Asia's naphtha crack eased for the third straight session to a near two-week low, as abundant regional supplies weighed, traders said on Monday. The naphtha crack against Brent crude stood at $128.85 a tonne, down $4.05 a tonne, Reuters data showed. "Naphtha going forward will be rangebound, with some bearish tendency," said a Singapore-based trader.
Bharat Petroleum Corp Ltd cancelled its latest tender offering up to 20,000 tonnes of naphtha for loading in June 15-16 due to unattractive bids, trade sources said. "The cargo offered was too prompt, and it may be better to hold it back as the economics (bids submitted) were not great," said an South Asia-based source.

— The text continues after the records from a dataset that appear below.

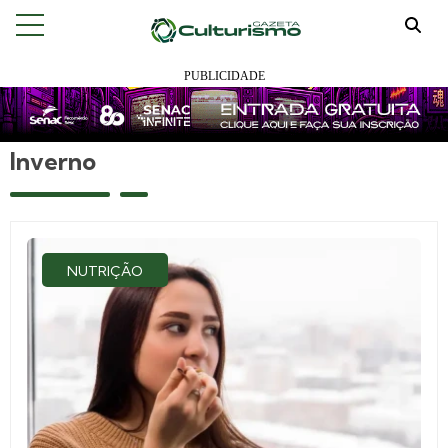
Inverno
NUTRIÇÃO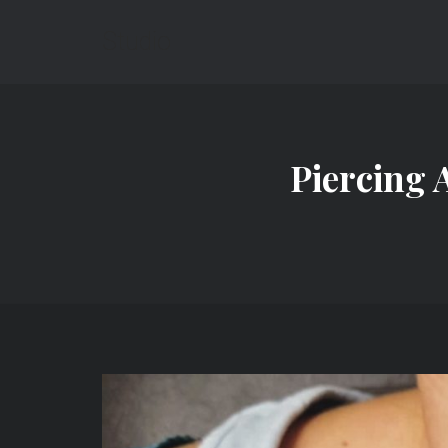
Studio
Piercing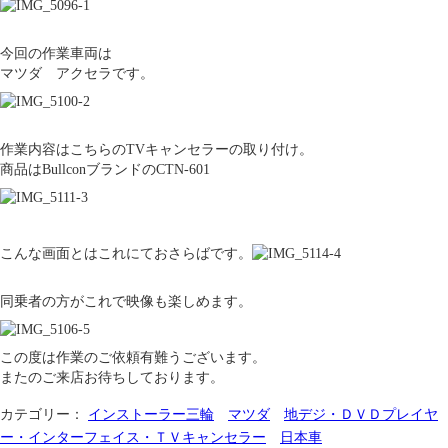
今回の作業車両は
マツダ アクセラです。
作業内容はこちらのTVキャンセラーの取り付け。
商品はBullconブランドのCTN-601
こんな画面とはこれにておさらばです。
同乗者の方がこれで映像も楽しめます。
この度は作業のご依頼有難うございます。
またのご来店お待ちしております。
カテゴリー：
インストーラー三輪
マツダ
地デジ・ＤＶＤプレイヤ
ー・インターフェイス・ＴＶキャンセラー
日本車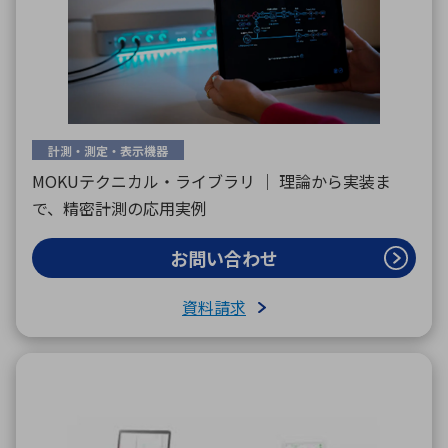
計測・測定・表示機器
MOKUテクニカル・ライブラリ ｜ 理論から実装ま
で、精密計測の応用実例
お問い合わせ
資料請求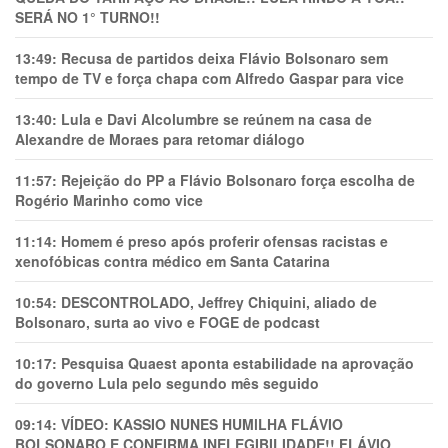
SERÁ NO 1° TURNO!!
13:49:
Recusa de partidos deixa Flávio Bolsonaro sem
tempo de TV e força chapa com Alfredo Gaspar para vice
13:40:
Lula e Davi Alcolumbre se reúnem na casa de
Alexandre de Moraes para retomar diálogo
11:57:
Rejeição do PP a Flávio Bolsonaro força escolha de
Rogério Marinho como vice
11:14:
Homem é preso após proferir ofensas racistas e
xenofóbicas contra médico em Santa Catarina
10:54:
DESCONTROLADO, Jeffrey Chiquini, aliado de
Bolsonaro, surta ao vivo e FOGE de podcast
10:17:
Pesquisa Quaest aponta estabilidade na aprovação
do governo Lula pelo segundo mês seguido
09:14:
VÍDEO: KASSIO NUNES HUMlLHA FLÁVIO
BOLSONARO E CONFIRMA INELEGIBILIDADE!! FLÁVIO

India's Oil and Natural Gas Corporation sold 35,000 tonnes of naphtha for loading over July 5-6 from Hazira to Marubeni at a premium of $30 a tonne to Middle East quotes on a free-on-board (FOB) basis, traders said. This was almost 20 percent lower than ONGC's last sale of a similar cargo to the same company at a premium of $37 a tonne to Middle East quotes, FOB.
ONGC's subsidiary, Mangalore Refinery Petrochemicals Ltd sold 35,000 tonnes of naphtha for July 6-8 loading to Idemitsu at a premium of $35 a tonne to Middle East quotes, FOB, traders said. Reliance offered 55,000 tonnes of naphtha for loading over July 19-23 from Sikka in a tender that closed today. There were no deals concluded during cash trading.
US company Castleton Commodities International LLC (CCI) is expanding its oil product trading in Asia to include naphtha, market sources said. A string of firms have either expanded or started naphtha trading operations in Singapore in recent years, as the region looks to plug a supply gap with shipments from Europe and the Mediterranean.